[[ Record set open ]]

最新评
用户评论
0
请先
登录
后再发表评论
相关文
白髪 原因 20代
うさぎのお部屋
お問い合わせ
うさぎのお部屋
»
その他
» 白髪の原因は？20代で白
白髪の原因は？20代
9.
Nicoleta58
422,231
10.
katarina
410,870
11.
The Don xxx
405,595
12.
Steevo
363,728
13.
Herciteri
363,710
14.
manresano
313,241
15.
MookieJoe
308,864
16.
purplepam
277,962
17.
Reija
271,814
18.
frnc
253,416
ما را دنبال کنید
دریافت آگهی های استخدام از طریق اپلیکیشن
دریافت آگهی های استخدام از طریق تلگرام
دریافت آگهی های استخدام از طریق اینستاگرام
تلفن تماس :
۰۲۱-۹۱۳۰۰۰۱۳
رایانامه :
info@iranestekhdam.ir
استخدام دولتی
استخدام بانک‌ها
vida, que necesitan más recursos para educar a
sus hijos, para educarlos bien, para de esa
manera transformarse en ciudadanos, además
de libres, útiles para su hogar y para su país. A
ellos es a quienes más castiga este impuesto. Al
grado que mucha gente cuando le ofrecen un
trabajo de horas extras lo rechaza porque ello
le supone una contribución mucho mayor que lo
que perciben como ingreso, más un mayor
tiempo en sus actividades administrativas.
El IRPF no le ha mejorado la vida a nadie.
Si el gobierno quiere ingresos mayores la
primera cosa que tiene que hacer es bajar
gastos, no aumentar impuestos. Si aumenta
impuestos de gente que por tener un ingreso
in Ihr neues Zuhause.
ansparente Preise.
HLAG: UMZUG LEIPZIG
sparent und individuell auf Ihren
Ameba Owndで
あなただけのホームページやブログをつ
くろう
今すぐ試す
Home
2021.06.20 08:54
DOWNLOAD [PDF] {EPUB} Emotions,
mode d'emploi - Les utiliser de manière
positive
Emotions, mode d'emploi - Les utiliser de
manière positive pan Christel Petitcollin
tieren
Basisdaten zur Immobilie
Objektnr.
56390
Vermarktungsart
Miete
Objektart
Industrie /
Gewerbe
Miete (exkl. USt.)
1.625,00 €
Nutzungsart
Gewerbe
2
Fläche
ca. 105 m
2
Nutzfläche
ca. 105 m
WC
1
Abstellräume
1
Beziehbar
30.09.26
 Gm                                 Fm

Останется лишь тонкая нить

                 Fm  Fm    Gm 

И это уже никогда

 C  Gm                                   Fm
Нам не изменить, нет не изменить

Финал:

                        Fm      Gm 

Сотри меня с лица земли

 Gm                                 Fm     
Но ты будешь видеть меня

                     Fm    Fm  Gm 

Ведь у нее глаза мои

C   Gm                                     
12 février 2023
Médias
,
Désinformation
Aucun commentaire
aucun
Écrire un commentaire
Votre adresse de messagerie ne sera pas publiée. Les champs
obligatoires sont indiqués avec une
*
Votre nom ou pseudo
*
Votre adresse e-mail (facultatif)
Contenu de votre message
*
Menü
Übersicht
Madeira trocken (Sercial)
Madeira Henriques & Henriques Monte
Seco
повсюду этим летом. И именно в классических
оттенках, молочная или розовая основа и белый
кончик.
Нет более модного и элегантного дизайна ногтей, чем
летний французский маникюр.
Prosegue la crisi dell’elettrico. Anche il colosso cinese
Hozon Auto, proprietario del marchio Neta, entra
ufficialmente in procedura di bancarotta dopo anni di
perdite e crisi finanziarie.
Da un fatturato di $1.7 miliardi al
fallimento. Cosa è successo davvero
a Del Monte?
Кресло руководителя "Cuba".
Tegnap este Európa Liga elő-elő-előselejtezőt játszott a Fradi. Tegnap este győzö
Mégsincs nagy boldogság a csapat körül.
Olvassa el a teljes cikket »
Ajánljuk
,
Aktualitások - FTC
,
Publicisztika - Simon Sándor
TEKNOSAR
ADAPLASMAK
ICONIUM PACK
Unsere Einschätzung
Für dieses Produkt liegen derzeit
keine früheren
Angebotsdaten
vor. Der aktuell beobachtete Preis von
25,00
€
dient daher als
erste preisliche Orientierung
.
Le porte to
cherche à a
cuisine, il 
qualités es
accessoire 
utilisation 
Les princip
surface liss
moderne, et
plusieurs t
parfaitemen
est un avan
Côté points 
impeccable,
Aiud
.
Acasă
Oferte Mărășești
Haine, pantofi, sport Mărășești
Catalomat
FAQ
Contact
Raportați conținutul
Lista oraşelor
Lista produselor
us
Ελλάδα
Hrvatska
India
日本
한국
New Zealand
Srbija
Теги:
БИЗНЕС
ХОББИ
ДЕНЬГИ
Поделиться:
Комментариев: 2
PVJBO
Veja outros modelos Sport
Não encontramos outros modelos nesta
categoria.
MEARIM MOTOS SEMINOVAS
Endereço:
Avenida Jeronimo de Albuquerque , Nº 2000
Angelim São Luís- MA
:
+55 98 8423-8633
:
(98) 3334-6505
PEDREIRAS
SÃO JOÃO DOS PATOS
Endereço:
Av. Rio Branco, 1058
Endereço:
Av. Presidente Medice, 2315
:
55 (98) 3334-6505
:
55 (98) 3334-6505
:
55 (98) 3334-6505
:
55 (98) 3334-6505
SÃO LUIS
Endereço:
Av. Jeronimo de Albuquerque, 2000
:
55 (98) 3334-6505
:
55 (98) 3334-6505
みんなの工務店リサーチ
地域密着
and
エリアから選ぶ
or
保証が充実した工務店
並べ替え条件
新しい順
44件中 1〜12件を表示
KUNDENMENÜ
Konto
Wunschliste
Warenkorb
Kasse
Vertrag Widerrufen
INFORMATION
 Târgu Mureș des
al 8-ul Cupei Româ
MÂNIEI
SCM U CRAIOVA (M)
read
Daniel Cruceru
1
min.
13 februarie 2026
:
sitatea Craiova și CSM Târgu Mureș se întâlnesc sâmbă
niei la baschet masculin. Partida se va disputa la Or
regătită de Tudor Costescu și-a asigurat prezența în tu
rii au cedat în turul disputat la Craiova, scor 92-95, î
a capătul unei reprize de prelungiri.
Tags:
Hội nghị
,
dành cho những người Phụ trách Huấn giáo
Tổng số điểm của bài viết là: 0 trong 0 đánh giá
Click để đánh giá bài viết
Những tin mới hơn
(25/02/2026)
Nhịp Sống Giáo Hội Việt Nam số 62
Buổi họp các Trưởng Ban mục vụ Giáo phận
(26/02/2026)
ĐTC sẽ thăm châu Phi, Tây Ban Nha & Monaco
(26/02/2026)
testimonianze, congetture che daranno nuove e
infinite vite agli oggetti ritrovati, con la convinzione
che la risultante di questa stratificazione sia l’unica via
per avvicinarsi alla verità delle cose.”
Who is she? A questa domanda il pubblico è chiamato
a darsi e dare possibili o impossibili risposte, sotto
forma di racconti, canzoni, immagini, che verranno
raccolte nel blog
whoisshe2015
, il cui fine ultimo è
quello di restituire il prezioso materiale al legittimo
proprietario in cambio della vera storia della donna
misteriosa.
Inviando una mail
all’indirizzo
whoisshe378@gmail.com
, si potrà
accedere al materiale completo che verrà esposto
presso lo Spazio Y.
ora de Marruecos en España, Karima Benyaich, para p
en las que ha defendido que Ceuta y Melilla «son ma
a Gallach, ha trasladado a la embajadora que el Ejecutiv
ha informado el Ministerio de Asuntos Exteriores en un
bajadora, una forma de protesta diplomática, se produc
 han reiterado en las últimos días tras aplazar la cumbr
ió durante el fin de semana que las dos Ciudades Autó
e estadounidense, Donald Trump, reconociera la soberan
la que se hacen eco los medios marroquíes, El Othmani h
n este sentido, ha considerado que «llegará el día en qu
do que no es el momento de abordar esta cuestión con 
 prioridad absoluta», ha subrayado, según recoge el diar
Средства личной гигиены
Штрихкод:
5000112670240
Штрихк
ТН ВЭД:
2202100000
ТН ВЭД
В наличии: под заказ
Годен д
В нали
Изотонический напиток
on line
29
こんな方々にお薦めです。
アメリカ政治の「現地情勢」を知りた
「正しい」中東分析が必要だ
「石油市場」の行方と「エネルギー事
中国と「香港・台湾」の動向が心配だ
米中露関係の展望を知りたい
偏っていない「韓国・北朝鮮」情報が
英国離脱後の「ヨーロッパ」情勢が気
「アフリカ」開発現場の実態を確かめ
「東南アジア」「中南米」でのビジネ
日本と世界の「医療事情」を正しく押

[[ Record set closed ]]

Exercise objective | Take the lines above from the one containing "de libres, útiles" down to the one containing "Prosegue la crisi", and transcribe them exactly, both ends included.

Response below |
de libres, útiles para su hogar y para su país. A
ellos es a quienes más castiga este impuesto. Al
grado que mucha gente cuando le ofrecen un
trabajo de horas extras lo rechaza porque ello
le supone una contribución mucho mayor que lo
que perciben como ingreso, más un mayor
tiempo en sus actividades administrativas.
El IRPF no le ha mejorado la vida a nadie.
Si el gobierno quiere ingresos mayores la
primera cosa que tiene que hacer es bajar
gastos, no aumentar impuestos. Si aumenta
impuestos de gente que por tener un ingreso
in Ihr neues Zuhause.
ansparente Preise.
HLAG: UMZUG LEIPZIG
sparent und individuell auf Ihren
Ameba Owndで
あなただけのホームページやブログをつ
くろう
今すぐ試す
Home
2021.06.20 08:54
DOWNLOAD [PDF] {EPUB} Emotions,
mode d'emploi - Les utiliser de manière
positive
Emotions, mode d'emploi - Les utiliser de
manière positive pan Christel Petitcollin
tieren
Basisdaten zur Immobilie
Objektnr.
56390
Vermarktungsart
Miete
Objektart
Industrie /
Gewerbe
Miete (exkl. USt.)
1.625,00 €
Nutzungsart
Gewerbe
2
Fläche
ca. 105 m
2
Nutzfläche
ca. 105 m
WC
1
Abstellräume
1
Beziehbar
30.09.26
 Gm                                 Fm

Останется лишь тонкая нить

                 Fm  Fm    Gm 

И это уже никогда

 C  Gm                                   Fm
Нам не изменить, нет не изменить

Финал:

                        Fm      Gm 

Сотри меня с лица земли

 Gm                                 Fm     
Но ты будешь видеть меня

                     Fm    Fm  Gm 

Ведь у нее глаза мои

C   Gm                                     
12 février 2023
Médias
,
Désinformation
Aucun commentaire
aucun
Écrire un commentaire
Votre adresse de messagerie ne sera pas publiée. Les champs
obligatoires sont indiqués avec une
*
Votre nom ou pseudo
*
Votre adresse e-mail (facultatif)
Contenu de votre message
*
Menü
Übersicht
Madeira trocken (Sercial)
Madeira Henriques & Henriques Monte
Seco
повсюду этим летом. И именно в классических
оттенках, молочная или розовая основа и белый
кончик.
Нет более модного и элегантного дизайна ногтей, чем
летний французский маникюр.
Prosegue la crisi dell’elettrico. Anche il colosso cinese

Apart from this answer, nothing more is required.